⟨
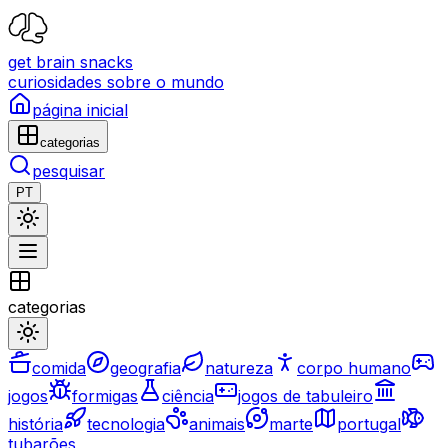
get brain snacks
curiosidades sobre o mundo
página inicial
categorias
pesquisar
PT
categorias
comida
geografia
natureza
corpo humano
jogos
formigas
ciência
jogos de tabuleiro
história
tecnologia
animais
marte
portugal
tubarões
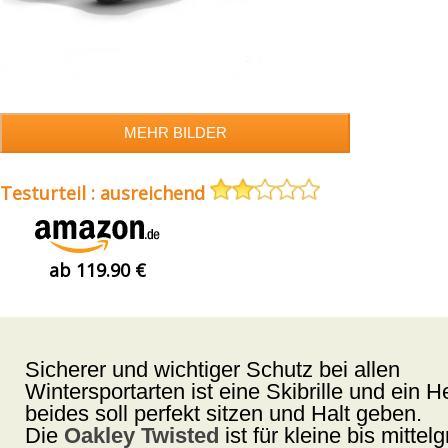
Testurteil : ausreichend
ab 119.90 €
Sicherer und wichtiger Schutz bei allen
Wintersportarten ist eine Skibrille und ein 
beides soll perfekt sitzen und Halt geben.
Die
Oakley Twisted
ist für kleine bis mittel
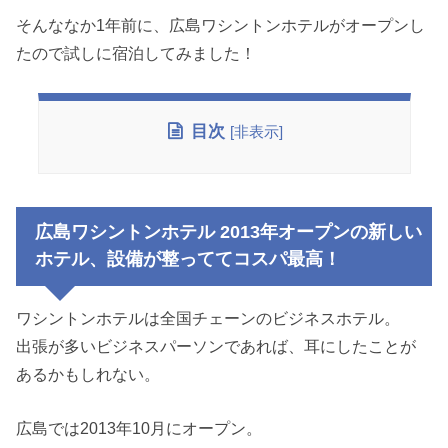
そんななか1年前に、広島ワシントンホテルがオープンし
たので試しに宿泊してみました！
目次
[
非表示
]
広島ワシントンホテル 2013年オープンの新しい
ホテル、設備が整っててコスパ最高！
ワシントンホテルは全国チェーンのビジネスホテル。
出張が多いビジネスパーソンであれば、耳にしたことが
あるかもしれない。
広島では2013年10月にオープン。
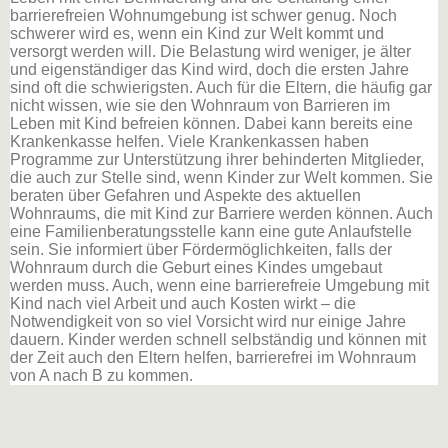
barrierefreien Wohnumgebung ist schwer genug. Noch
schwerer wird es, wenn ein Kind zur Welt kommt und
versorgt werden will. Die Belastung wird weniger, je älter
und eigenständiger das Kind wird, doch die ersten Jahre
sind oft die schwierigsten. Auch für die Eltern, die häufig gar
nicht wissen, wie sie den Wohnraum von Barrieren im
Leben mit Kind befreien können. Dabei kann bereits eine
Krankenkasse helfen. Viele Krankenkassen haben
Programme zur Unterstützung ihrer behinderten Mitglieder,
die auch zur Stelle sind, wenn Kinder zur Welt kommen. Sie
beraten über Gefahren und Aspekte des aktuellen
Wohnraums, die mit Kind zur Barriere werden können. Auch
eine Familienberatungsstelle kann eine gute Anlaufstelle
sein. Sie informiert über Fördermöglichkeiten, falls der
Wohnraum durch die Geburt eines Kindes umgebaut
werden muss. Auch, wenn eine barrierefreie Umgebung mit
Kind nach viel Arbeit und auch Kosten wirkt – die
Notwendigkeit von so viel Vorsicht wird nur einige Jahre
dauern. Kinder werden schnell selbständig und können mit
der Zeit auch den Eltern helfen, barrierefrei im Wohnraum
von A nach B zu kommen.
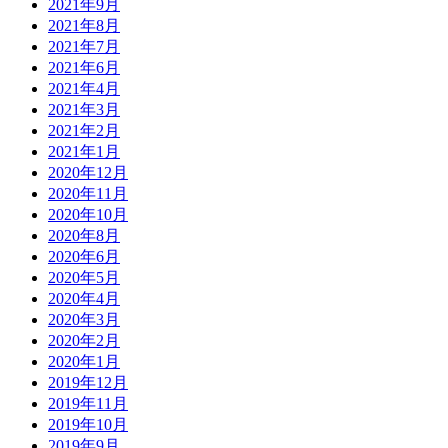
2021年9月
2021年8月
2021年7月
2021年6月
2021年4月
2021年3月
2021年2月
2021年1月
2020年12月
2020年11月
2020年10月
2020年8月
2020年6月
2020年5月
2020年4月
2020年3月
2020年2月
2020年1月
2019年12月
2019年11月
2019年10月
2019年9月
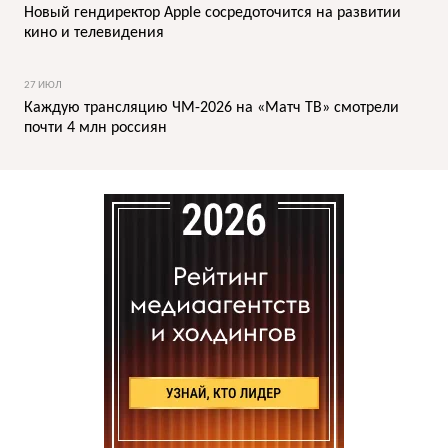
Новый гендиректор Apple сосредоточится на развитии
кино и телевидения
27 ИЮЛ
Каждую трансляцию ЧМ-2026 на «Матч ТВ» смотрели
почти 4 млн россиян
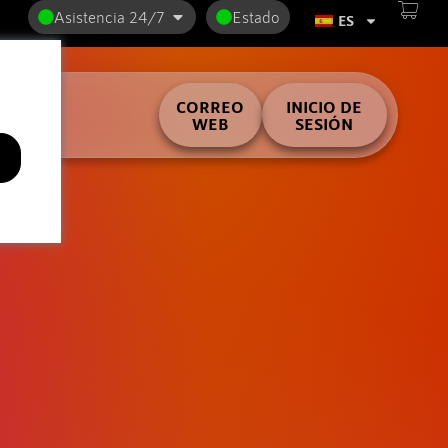
Asistencia 24/7
Estado
ES
ilder
CORREO
INICIO DE
WEB
SESIÓN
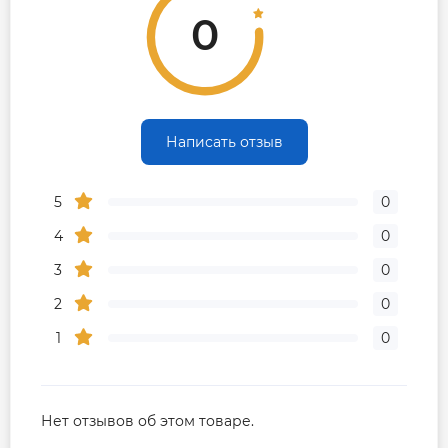
0
Контакты сервисного центра
0800501690
Сервисное обслуживание
1 раз в год
Написать отзыв
5
0
4
0
3
0
2
0
1
0
Нет отзывов об этом товаре.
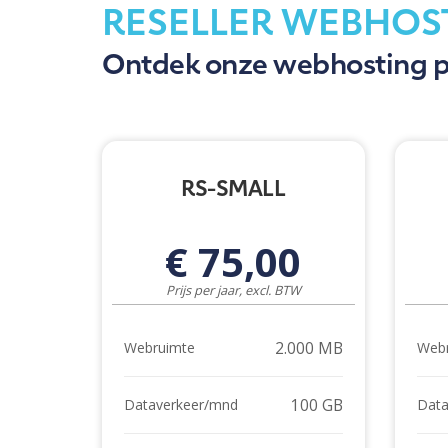
RESELLER WEBHOS
Ontdek onze webhosting 
RS-SMALL
€ 75,00
Prijs per jaar, excl. BTW
2.000 MB
Webruimte
Web
100 GB
Dataverkeer/mnd
Data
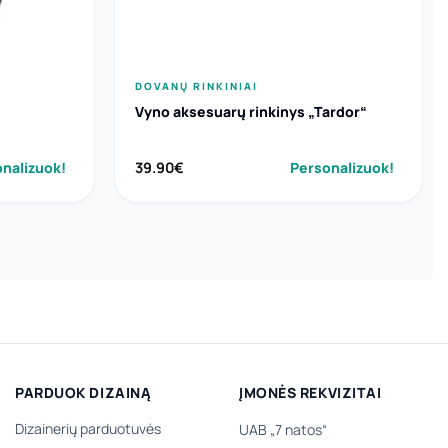
DOVANŲ RINKINIAI
Vyno aksesuarų rinkinys „Tardor“
nalizuok!
39.90
€
Personalizuok!
PARDUOK DIZAINĄ
ĮMONĖS REKVIZITAI
Dizainerių parduotuvės
UAB „7 natos“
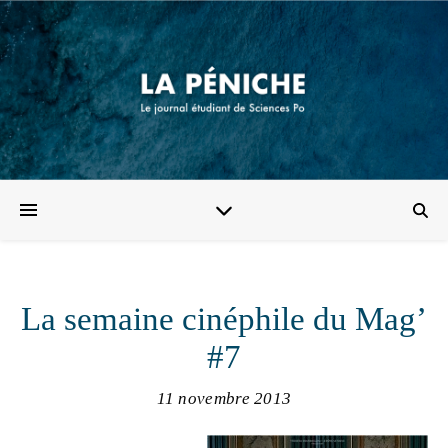
La semaine cinéphile du Mag’
#7
11 novembre 2013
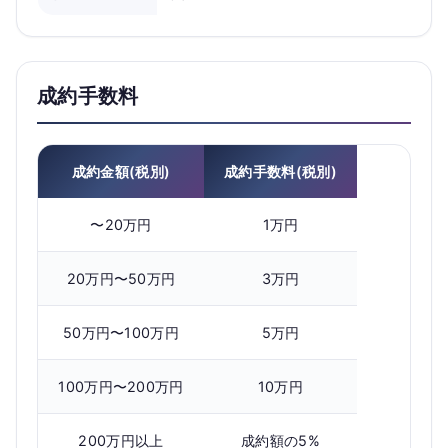
成約手数料
成約金額(税別)
成約手数料(税別)
〜20万円
1万円
20万円〜50万円
3万円
50万円〜100万円
5万円
100万円〜200万円
10万円
200万円以上
成約額の5%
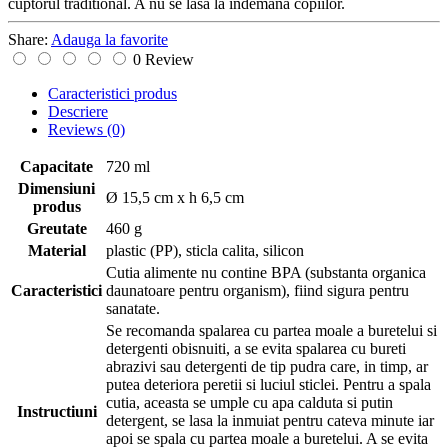
cuptorul traditional. A nu se lasa la indemana copiilor.
Share:
Adauga la favorite
0 Review
Caracteristici produs
Descriere
Reviews
(0)
Capacitate
720 ml
Dimensiuni
Ø 15,5 cm x h 6,5 cm
produs
Greutate
460 g
Material
plastic (PP), sticla calita, silicon
Cutia alimente nu contine BPA (substanta organica
Caracteristici
daunatoare pentru organism), fiind sigura pentru
sanatate.
Se recomanda spalarea cu partea moale a buretelui si
detergenti obisnuiti, a se evita spalarea cu bureti
abrazivi sau detergenti de tip pudra care, in timp, ar
putea deteriora peretii si luciul sticlei. Pentru a spala
cutia, aceasta se umple cu apa calduta si putin
Instructiuni
detergent, se lasa la inmuiat pentru cateva minute iar
apoi se spala cu partea moale a buretelui. A se evita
⟩
- **WHAT YOU WILL DO**: Could you return, word for word, every line from the line with "Dizainerių parduotuvės" through the last line of the listing above, both ends included, without any pictures?

- **RESPONSE TO THE EXERCISE**:
Dizainerių parduotuvės
UAB „7 natos“
La semaine cinéphile du Mag’
#7
11 novembre 2013
成約手数料
成約金額(税別)
成約手数料(税別)
〜20万円
1万円
20万円〜50万円
3万円
50万円〜100万円
5万円
100万円〜200万円
10万円
200万円以上
成約額の5%
cuptorul traditional. A nu se lasa la indemana copiilor.
Share:
Adauga la favorite
0 Review
Caracteristici produs
Descriere
Reviews
(0)
Capacitate
720 ml
Dimensiuni
Ø 15,5 cm x h 6,5 cm
produs
Greutate
460 g
Material
plastic (PP), sticla calita, silicon
Cutia alimente nu contine BPA (substanta organica
Caracteristici
daunatoare pentru organism), fiind sigura pentru
sanatate.
Se recomanda spalarea cu partea moale a buretelui si
detergenti obisnuiti, a se evita spalarea cu bureti
abrazivi sau detergenti de tip pudra care, in timp, ar
putea deteriora peretii si luciul sticlei. Pentru a spala
cutia, aceasta se umple cu apa calduta si putin
Instructiuni
detergent, se lasa la inmuiat pentru cateva minute iar
apoi se spala cu partea moale a buretelui. A se evita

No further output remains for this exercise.